A Store is a logical folder. Where files live is configuration.

remote-store provides a single interface for file storage across local filesystems, S3, SFTP, Azure, and more, using the libraries you would choose yourself.


Architecture

flowchart LR
    Ext["Extensions"]

    subgraph CORE[" "]
        direction TB
        API["Your Code"]
        Store["Store API"]
        Methods["Read/Write - List - Copy/Move - Config - Capabilities"]
        API --> Store
        Store -.-> Methods
    end

    subgraph INFRA[" "]
        direction TB
        Backends["Backends"]
        B_list["Local - S3 - SFTP - Azure - Http - Memory - SQL - ...yours"]
        Libs["Proven Libraries"]
        L_list["stdlib - s3fs - pyarrow - paramiko - azure SDK"]
        Backends -.-> B_list
        Backends --> Libs
        Libs -.-> L_list
    end

    Ext -. enhance .-> CORE
    CORE --> INFRA
  • The Store provides a portable API
  • Backends implement storage-specific behavior
  • Libraries do the actual I/O
  • Extensions add optional capabilities alongside the core

The core idea

A Store scopes all operations to a root path. Everything is relative.

from remote_store import Store
from remote_store.backends import LocalBackend

store = Store(LocalBackend(root="/tmp/data"))
store.write_text("hello.txt", "Hello, world!")
print(store.read_text("hello.txt"))  # 'Hello, world!'

Switch backend without changing application code:

from remote_store import Store
from remote_store.backends import S3Backend

store = Store(S3Backend(bucket="my-bucket"))
store.write_text("file.txt", "hello")
print(store.read_text("file.txt"))  # same API, different backend

Narrow scope with child(); all paths inside are relative to the new root:

sub = store.child("reports/2024")
sub.write_text("summary.txt", "...")

See Store child scoping for more.


Design principles

Zero dependencies in core

Install only what you use. pip install remote-store pulls in nothing. Extras like [s3] or [sftp] bring in only the backend you need.

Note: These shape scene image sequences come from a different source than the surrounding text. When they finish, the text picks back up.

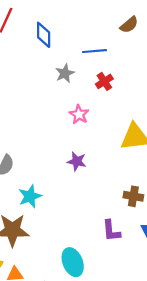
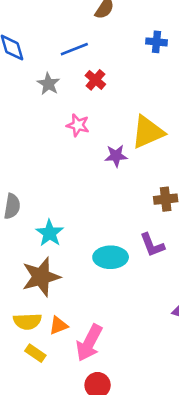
purple star: (77, 161) -> (116, 156), moved
cyan ellipse: (73, 262) -> (111, 257), moved, turned -52

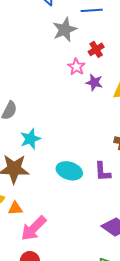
red cross: (95, 80) -> (96, 49), moved
gray star: (48, 84) -> (65, 30), size x1.4
purple star: (116, 156) -> (94, 82), moved

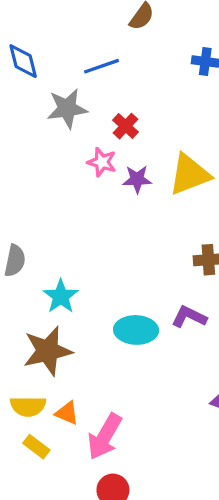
gray star: (65, 30) -> (67, 109), turned 30
purple L-shape: (103, 172) -> (189, 317), turned 135
orange triangle: (15, 208) -> (67, 413), turned 42

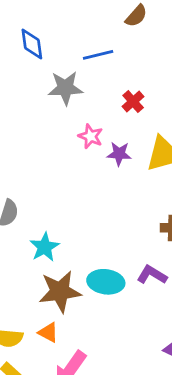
red cross: (126, 126) -> (133, 102), moved
brown star: (48, 351) -> (60, 291), moved
orange triangle: (67, 413) -> (48, 332), moved

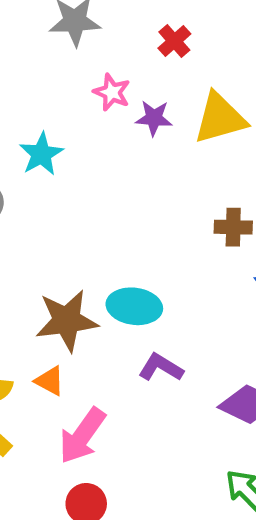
cyan star: (45, 247) -> (41, 154), moved
purple L-shape: (152, 275) -> (161, 367), moved

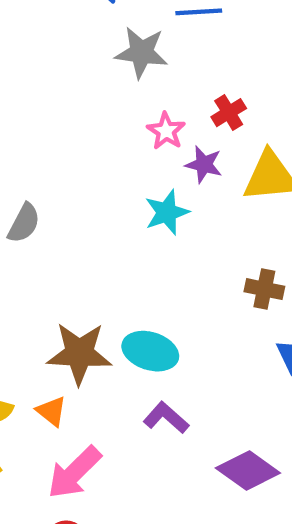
red cross: (174, 41) -> (229, 113), moved
cyan star: (41, 154) -> (167, 212), moved

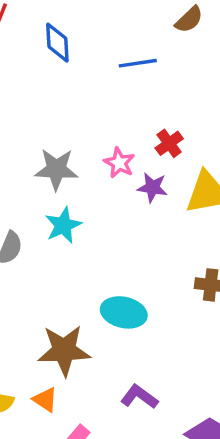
gray star: (141, 52) -> (56, 169), moved
cyan star: (167, 212) -> (63, 225), moved
cyan ellipse: (150, 351) -> (124, 312), moved

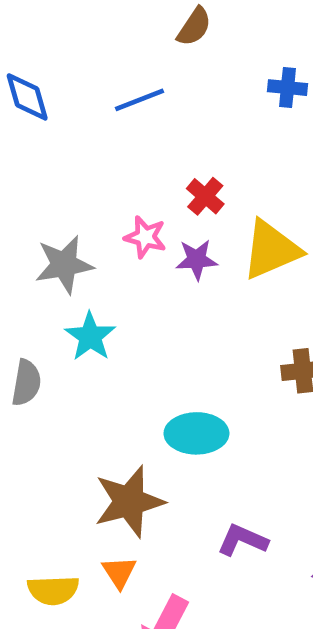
orange triangle: (45, 400) -> (119, 572), turned 36

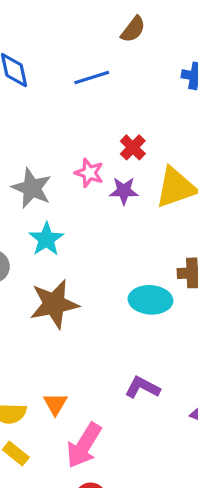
gray star: (64, 265) -> (32, 188), turned 30
cyan ellipse: (196, 433) -> (150, 300), moved
brown star: (129, 502) -> (54, 304), moved

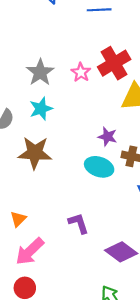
red cross: (133, 147) -> (114, 63), size x1.8
purple star: (124, 191) -> (108, 137), moved
purple L-shape: (142, 387) -> (78, 223), turned 30

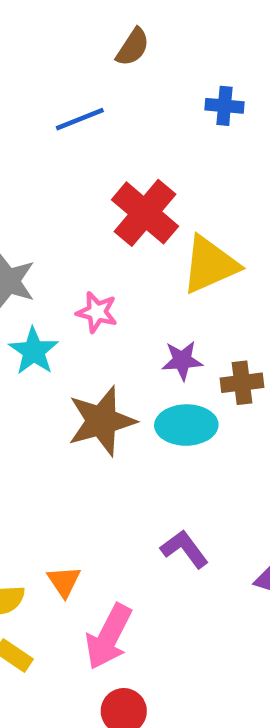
pink star: (81, 72) -> (97, 312), moved
brown star: (35, 153) -> (102, 421), moved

Proven libraries underneath

Established libraries like s3fs, paramiko, and the Azure SDK do the real work: remote-store adapts, they execute. Backends delegate to the packages you'd pick yourself.

Backend-native when possible

glob() and atomic writes work everywhere. Where the backend supports them natively, remote-store uses that. Where not, a portable fallback steps in.

from remote_store import Capability

store.supports(Capability.GLOB)  # True for most backends; see capabilities matrix
store.supports(Capability.ATOMIC_WRITE)  # True for most backends; see capabilities matrix

Extensions sit beside, not around

Extensions like caching, observability, batch operations, and PyArrow integration: import what you need from remote_store.ext. Your Store code doesn't change.


Bring your own

Implement the Backend protocol for a new storage target. Or write an extension. The hooks are public.

from remote_store import Backend, Store

class MyBackend(Backend):
    """Implement the Backend protocol for your storage."""

    ...


store = Store(MyBackend(...))  # works with all extensions

See the custom backend guide for a step-by-step walkthrough.


Quick start

pip install remote-store[s3]
from remote_store import Store
from remote_store.backends import S3Backend

store = Store(S3Backend(bucket="my-bucket"))
store.write_text("file.txt", "hello")
print(store.read_text("file.txt"))  # 'hello'

See Getting Started for a complete walkthrough.